A quasi-potential flow formulation for the prediction of the effect of the circulation on the acoustic shielding from a lifting body by means of a finite element method
Regular paper
University of Southampton - ISVR
Monday 1 june, 2015, 14:40 - 15:00
0.7 Lisbon (47)
Abstract:
This paper presents a new simplified approach for the prediction of the
acoustic
shielding from lifting bodies by means of a finite element method. It extends
a
method already validated for aerodynamic applications to Aeroacoustics on the
basis
of the small perturbation expansion. A numerical model to represent the effect
of
the circulation developed by a slender body on the noise radiation in an
unbounded
domain is provided.

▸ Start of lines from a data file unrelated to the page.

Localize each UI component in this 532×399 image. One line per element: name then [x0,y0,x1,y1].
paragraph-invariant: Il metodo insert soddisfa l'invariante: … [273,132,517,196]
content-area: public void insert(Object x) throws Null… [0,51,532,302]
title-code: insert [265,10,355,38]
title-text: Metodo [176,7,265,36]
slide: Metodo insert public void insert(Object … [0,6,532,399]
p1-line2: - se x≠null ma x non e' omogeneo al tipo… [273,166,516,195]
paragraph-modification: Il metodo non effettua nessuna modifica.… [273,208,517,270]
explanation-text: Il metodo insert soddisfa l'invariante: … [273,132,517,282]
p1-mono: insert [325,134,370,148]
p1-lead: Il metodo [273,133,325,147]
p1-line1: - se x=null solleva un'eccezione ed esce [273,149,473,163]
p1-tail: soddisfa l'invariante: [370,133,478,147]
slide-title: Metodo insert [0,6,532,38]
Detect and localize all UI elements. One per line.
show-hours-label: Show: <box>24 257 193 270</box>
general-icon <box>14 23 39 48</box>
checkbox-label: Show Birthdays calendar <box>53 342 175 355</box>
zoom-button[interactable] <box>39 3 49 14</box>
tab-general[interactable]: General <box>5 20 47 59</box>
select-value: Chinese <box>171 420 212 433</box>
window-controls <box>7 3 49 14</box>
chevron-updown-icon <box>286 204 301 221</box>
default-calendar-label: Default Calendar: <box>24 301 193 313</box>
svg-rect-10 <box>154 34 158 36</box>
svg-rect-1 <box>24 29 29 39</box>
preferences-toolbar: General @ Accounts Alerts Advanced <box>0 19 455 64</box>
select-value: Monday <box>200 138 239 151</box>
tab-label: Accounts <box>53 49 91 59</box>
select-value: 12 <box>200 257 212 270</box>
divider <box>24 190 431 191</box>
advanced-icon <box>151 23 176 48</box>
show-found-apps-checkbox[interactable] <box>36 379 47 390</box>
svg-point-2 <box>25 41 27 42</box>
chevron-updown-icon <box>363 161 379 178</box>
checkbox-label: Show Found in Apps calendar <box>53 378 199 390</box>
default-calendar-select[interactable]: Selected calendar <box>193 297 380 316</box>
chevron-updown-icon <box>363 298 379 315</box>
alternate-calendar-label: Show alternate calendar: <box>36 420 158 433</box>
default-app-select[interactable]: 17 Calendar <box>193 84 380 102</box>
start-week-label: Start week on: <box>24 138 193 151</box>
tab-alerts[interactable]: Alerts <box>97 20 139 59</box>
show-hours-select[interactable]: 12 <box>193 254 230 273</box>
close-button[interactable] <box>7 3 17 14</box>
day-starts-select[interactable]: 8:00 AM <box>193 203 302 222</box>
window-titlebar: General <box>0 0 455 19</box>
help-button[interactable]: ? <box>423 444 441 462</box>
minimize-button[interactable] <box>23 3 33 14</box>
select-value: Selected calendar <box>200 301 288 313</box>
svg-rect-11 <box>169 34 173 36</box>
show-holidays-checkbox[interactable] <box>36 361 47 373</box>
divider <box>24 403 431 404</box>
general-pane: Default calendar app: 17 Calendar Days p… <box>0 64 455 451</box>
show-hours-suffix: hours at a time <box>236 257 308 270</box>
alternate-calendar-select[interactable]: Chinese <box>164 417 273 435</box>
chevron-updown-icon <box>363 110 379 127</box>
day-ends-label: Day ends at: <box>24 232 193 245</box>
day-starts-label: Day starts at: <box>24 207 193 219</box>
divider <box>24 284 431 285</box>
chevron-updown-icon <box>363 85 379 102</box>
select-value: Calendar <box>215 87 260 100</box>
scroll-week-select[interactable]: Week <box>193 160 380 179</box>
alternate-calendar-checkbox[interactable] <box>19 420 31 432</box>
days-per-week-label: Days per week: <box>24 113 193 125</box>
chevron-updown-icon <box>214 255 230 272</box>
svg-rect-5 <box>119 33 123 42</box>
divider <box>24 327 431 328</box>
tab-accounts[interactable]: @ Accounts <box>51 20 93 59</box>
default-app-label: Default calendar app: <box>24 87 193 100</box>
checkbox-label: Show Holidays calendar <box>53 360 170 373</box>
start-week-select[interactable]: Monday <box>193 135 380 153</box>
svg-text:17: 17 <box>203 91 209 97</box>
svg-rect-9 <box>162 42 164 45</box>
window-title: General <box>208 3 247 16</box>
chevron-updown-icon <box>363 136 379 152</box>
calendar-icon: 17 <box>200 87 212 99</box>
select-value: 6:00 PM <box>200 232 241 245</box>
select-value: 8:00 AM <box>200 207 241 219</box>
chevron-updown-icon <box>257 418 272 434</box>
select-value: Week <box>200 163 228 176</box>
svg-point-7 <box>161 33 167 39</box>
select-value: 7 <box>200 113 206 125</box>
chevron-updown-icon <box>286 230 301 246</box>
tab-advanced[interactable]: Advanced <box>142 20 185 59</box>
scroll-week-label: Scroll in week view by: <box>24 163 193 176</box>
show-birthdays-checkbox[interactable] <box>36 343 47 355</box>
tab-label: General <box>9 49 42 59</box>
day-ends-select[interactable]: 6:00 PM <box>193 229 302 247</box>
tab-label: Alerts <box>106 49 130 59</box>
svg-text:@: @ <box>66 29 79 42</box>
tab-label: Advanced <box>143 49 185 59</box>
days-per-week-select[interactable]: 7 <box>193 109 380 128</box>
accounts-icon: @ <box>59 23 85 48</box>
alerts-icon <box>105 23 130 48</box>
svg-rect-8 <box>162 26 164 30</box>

A quasi-potential flow formulation is adopted by
introducing a
simplified shear layer model: a frozen wake with finite thickness and extent.
The
effect of the sound diffraction in the wake region is accounted for by
applying the
continuity of pressure across the wake line in the aeroacoustic field. An
incompressible steady mean flow is considered and the Kutta condition is
applied to
overcome the singularity at the trailing edge. The circulation in the mean
flow is
predicted by reducing the potential solution to a single-valued problem. The
non-
uniform base flow is superimposed on the wave propagation and the linear
aeroacoustic problem is solved by means of the full acoustic potential
equation.
The finite element method is applied both to the solution of the base flow and
to
the acoustic radiation. The acoustic field scattered by a 2D airfoil from a
line
source in presence of a non-uniform base flow is predicted as a numerical
example
of the proposed model. The circulation modifies the extent of the acoustic
shielding by altering the wave propagation around the slender body, the wave
diffraction at the trailing edge and the refraction in the shear layer.